Scintilla.NET regular expression based syntax highlighing

857 views Asked by At

Is it possible to use regular expressions to define syntax highlighting in Scintilla? And if so, how to do it?

I have a custom language to process, which cannot be described in simple terms of keywords and delimiters. The meaning of particular structures in this language is dependent only on their position relative to keywords. I have regular expression based parser for this format, all I need is to apply regular expression defined rules as text styles.

I mean if something matches regex1, it should have style1. Is it possible? How?

If not - can I set styles for manually selected ranges? I mean to assign style number to a specified character range in editor. How to do it?

Is it possible to define Scintilla styles in code, not in xml file?

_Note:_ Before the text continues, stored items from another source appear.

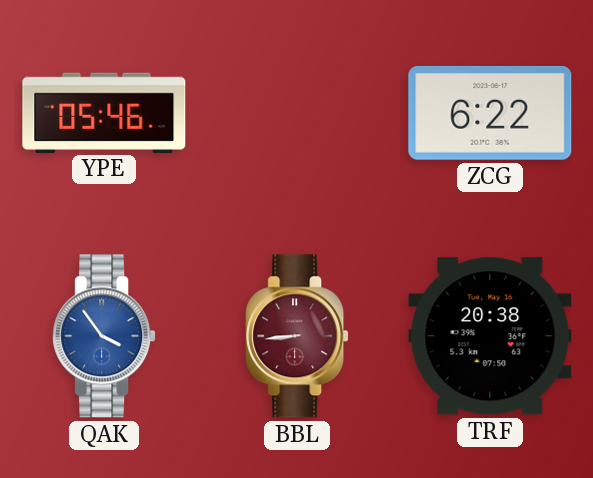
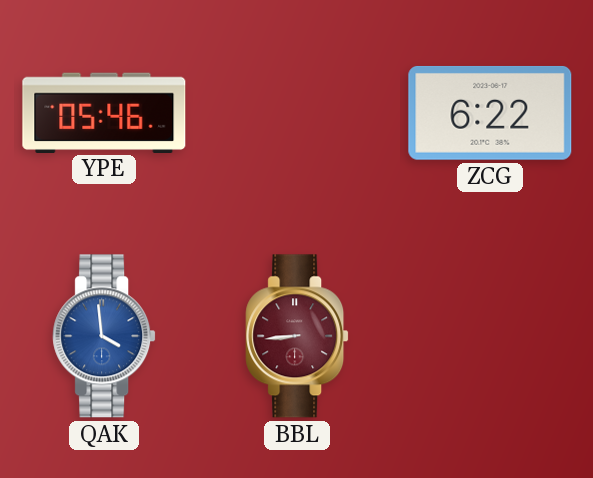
QAK: 3:54 -> 3:59
TRF: 20:38 -> none
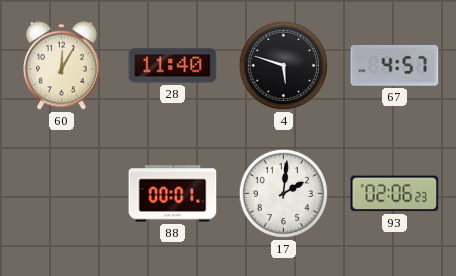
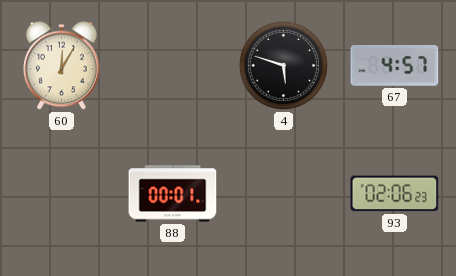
28: 11:40 -> none
17: 2:01 -> none
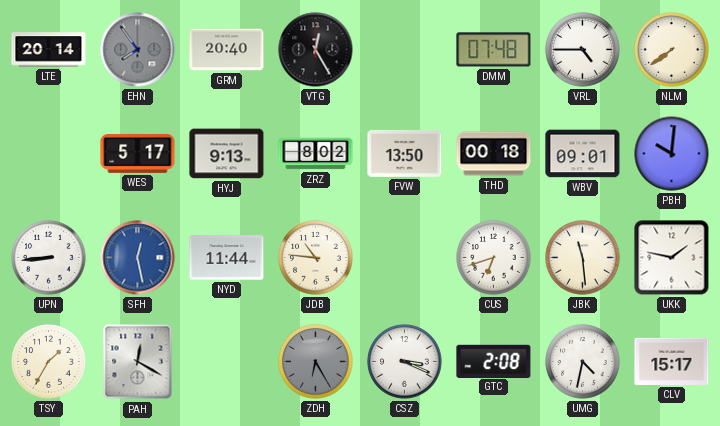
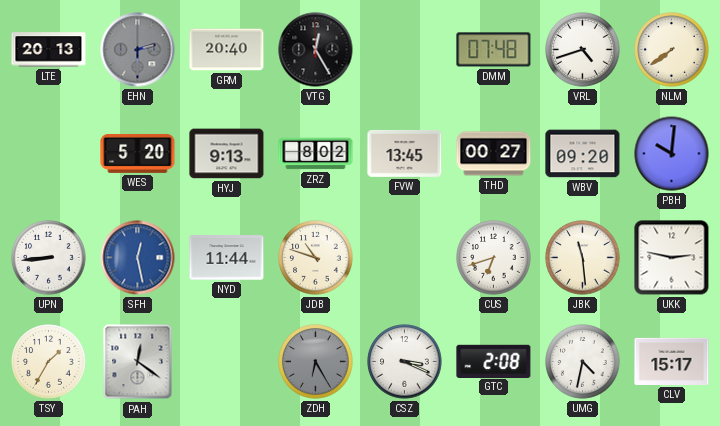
LTE: 20:14 -> 20:13
EHN: 7:54 -> 2:30
VRL: 4:45 -> 4:42
WES: 5:17 -> 5:20
FVW: 13:50 -> 13:45
THD: 00:18 -> 00:27
WBV: 09:01 -> 09:20
JDB: 10:46 -> 10:48
UKK: 1:47 -> 2:47
PAH: 12:20 -> 12:21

EDIT: OK, I've found a way.

foreach (Match m in Patterns.Keyword0.Matches(Encoding.ASCII.GetString(e.RawText)))
                        e.GetRange(m.Index, m.Index + m.Length).SetStyle(1);

The problem is RawText property. It's byte buffer of UTF-8 encoded text. The text property contains nice UTF-16 text, but the GetRage method accepts byte offset not character offset. If I use conversion on each TextChanged event I loose almost all speed advantage from using Scintilla.

Of course the easiest way would be to change internal encoding to UTF-16, but when I do it, I get exception saying this encoding is not supported. The only one supported seems to be UTF-8 which is ridiculously hard (and slow) to process.

I'm hitting a wall here.

1

There are 1 answers

1
ekhumoro On

The key to this is to set the lexer to SCLEX_CONTAINER and then handle the SCN_STYLENEEDED notification. This means you only ever have to process the text that actually needs styling.

There are several guides linked at the top of the Scintilla Documentation that detail various aspects of implementing customs lexers, so I won't bother repeating any of that here.

As for performance: I've written custom scintilla lexers is python that decode to utf-8 when styling and have never noticed any significant issues, so I'd be amazed if you couldn't at least match that using C#.